- Published on
Defence Projects I’m Interested In (and How They Help Me Learn AI)
- Authors
- Name
- Dexter Mehta
I’ve always been fascinated by the high-stakes world of defence tech. Radar, drones, secure comms—the whole lot feels like James-Bond gear minus the tuxedo budget. As a junior developer my honest question is, “What portfolio pieces would make a defence recruiter raise an eyebrow—in the good way—while still teaching me the AI skills I want?” Below is the short list I’m sketching for myself, plus why each project feeds both goals.
1. Tiny-Town Sensor Fusion Simulator
Why defence folks care: Modern aircraft and autonomous ground vehicles rely on fusing radar, LiDAR and camera feeds into one coherent picture.
What I can build: A Python playground that smashes together synthetic LiDAR point clouds and RGB images, then uses a PyTorch model to guess object positions. No real radar required—just open datasets and a sprinkle of Gaussian noise to mimic hardware quirks.
Skills unlocked:
- Data loaders in PyTorch for multi-modal inputs.
- Coordinate-frame math (rotation matrices, hooray!).
- Simple Kalman Filter for tracking—still shows up on job descriptions.
2. Real-Time Drone Telemetry Dashboard
Why defence folks care: Every drone in a test range needs a live command-and-control interface.
What I can build: A React + WebSocket app that plots UAV GPS points on a Leaflet map. I’ll simulate drone packets in a FastAPI backend, then later swap in a real telemetry feed if I buy a hobby drone.
Skills unlocked:
- WebSockets and back-pressure handling.
- Front-end state tricks with React hooks.
- Intro to geospatial formats (GeoJSON, CRS).
3. Classified-Style Chatbot (on Public Data)
Why defence folks care: Secure, on-prem LLM assistants for analysts are a hot R&D topic.
What I can build: A Retrieval-Augmented Generation chatbot that answers questions about open-source military specs. I’ll store vectors in a local Pinecone index and hit a local Llama-3 model using PyTorch or vLLM.
Skills unlocked:
- Prompt engineering and RAG pipelines.
- Fine-tuning or LoRA with PyTorch Lightning.

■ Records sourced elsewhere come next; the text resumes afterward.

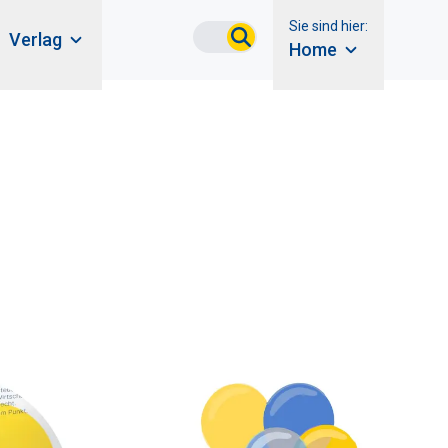
Sie sind hier:
Verlag
Home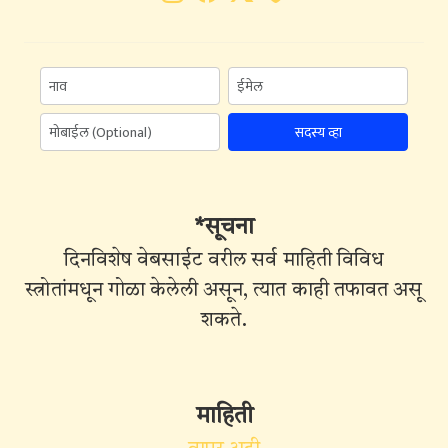
सदस्य व्हा
*सूचना
दिनविशेष वेबसाईट वरील सर्व माहिती विविध
स्त्रोतांमधून गोळा केलेली असून, त्यात काही तफावत असू
शकते.
माहिती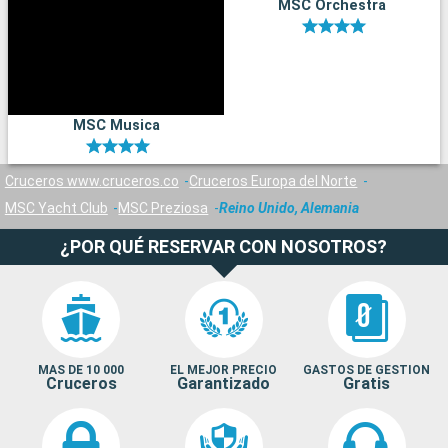
MSC Orchestra
MSC Musica
Cruceros www.cruceros.co
Cruceros Europa del Norte
MSC Yacht Club
MSC Preziosa
Reino Unido, Alemania
¿POR QUÉ RESERVAR CON NOSOTROS?
MAS DE 10 000
EL MEJOR PRECIO
GASTOS DE GESTION
Cruceros
Garantizado
Gratis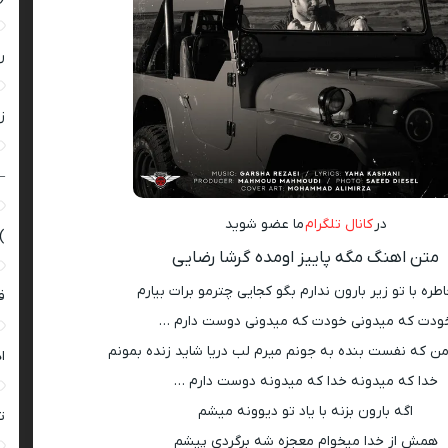
ر
زن
–
در
کانال تلگرام
ما عضو شوید
)
متن اهنگ مگه پاییز اومده گرشا رضایی
طره با تو زیر بارون ندارم بگو کجایی چترمو برات بیارم
ق
ودت که میدونی خودت که میدونی دوست دارم …
ن که نفست بنده به جونم میرم لب دریا شاید زنده بمونم
ا
خدا که میدونه خدا که میدونه دوست دارم …
اگه بارون بزنه با یاد تو دیوونه میشم
ت
همش از خدا میخوام معجزه شه برگردی پیشم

- Security best-practices: no outbound API calls, controllable context window.
4. “No-GPS” Navigation with Dead-Reckoning
Why defence folks care: GPS signals can be jammed; dead-reckoning becomes Plan-B.

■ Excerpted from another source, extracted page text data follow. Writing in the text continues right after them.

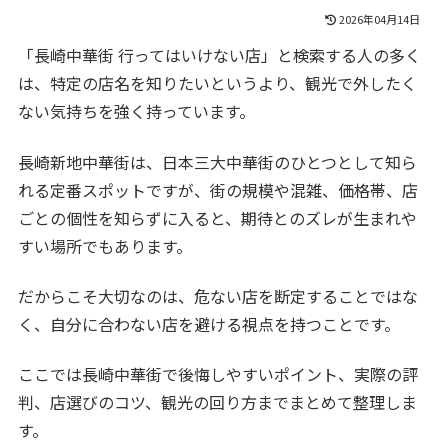
2026年04月14日
「長崎中華街 行ってはいけない店」と検索する人の多く
は、特定の店名を知りたいというより、観光で外したく
ない気持ちを強く持っています。
長崎新地中華街は、日本三大中華街のひとつとして知ら
れる定番スポットですが、街の規模や混雑、価格帯、店
ごとの個性を知らずに入ると、期待とのズレが生まれや
すい場所でもあります。
だからこそ大切なのは、危ない店を断定することではな
く、自分に合わない店を避ける視点を持つことです。
ここでは長崎中華街で後悔しやすいポイント、実際の評
判、店選びのコツ、観光の回り方までまとめて整理しま
す。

What I can build: A simulation that ingests IMU data (accelerometer + gyroscope) from my phone and estimates position over time. PyTorch handles an LSTM that corrects drift using occasional “ground-truth” fixes.
Skills unlocked:
- Time-series preprocessing.
- Recurrent networks versus Transformers on small data.
- Error metrics like CEP (circular error probable).

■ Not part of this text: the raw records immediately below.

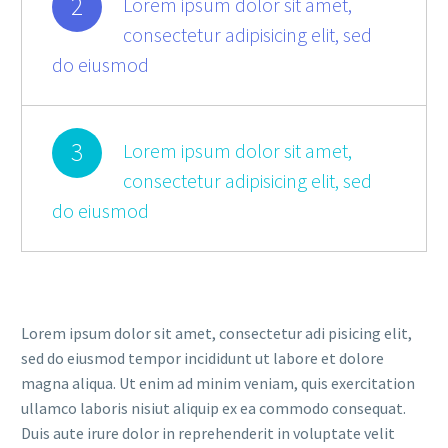
2
Lorem ipsum dolor sit amet,
consectetur adipisicing elit, sed
do eiusmod
3
Lorem ipsum dolor sit amet,
consectetur adipisicing elit, sed
do eiusmod
Lorem ipsum dolor sit amet, consectetur adi pisicing elit,
sed do eiusmod tempor incididunt ut labore et dolore
magna aliqua. Ut enim ad minim veniam, quis exercitation
ullamco laboris nisiut aliquip ex ea commodo consequat.
Duis aute irure dolor in reprehenderit in voluptate velit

5. Battle-Rhythm Anomaly Detector
Why defence folks care: Network-security teams watch for weird patterns that hint at intrusions.
What I can build: Generate fake log traffic, then train an auto-encoder in PyTorch to flag anomalies. Wrap it in a ShadCN-styled React dashboard that streams alerts.
Skills unlocked:
- Unsupervised learning.
- Streaming inference on CPU (cheap deploy).
- Clean separation between ML microservice and UI.
How I’ll tackle these projects without drowning
- Month-long sprints—one project at a time to keep scope realistic.
- Public GitHub repo per project with a README that explains the defence relevance in plain terms.
- Blog each milestone (just like this post) so future employers see the learning curve, not just the finished code.
- Seek mentoring on Discord or Reddit r/MachineLearning; constructive critique beats silent coding.
- Security sanity-check—never include real restricted data, only open sources.
Final thoughts
None of these mini-projects will single-handedly land me a security clearance, but each is a talking point that shows two things: I understand a slice of defence-domain problems, and I can wield modern AI tools like PyTorch and LLMs to prototype solutions. If you’re also eyeing defence tech from the outside, steal these ideas, tweak them, and compare notes.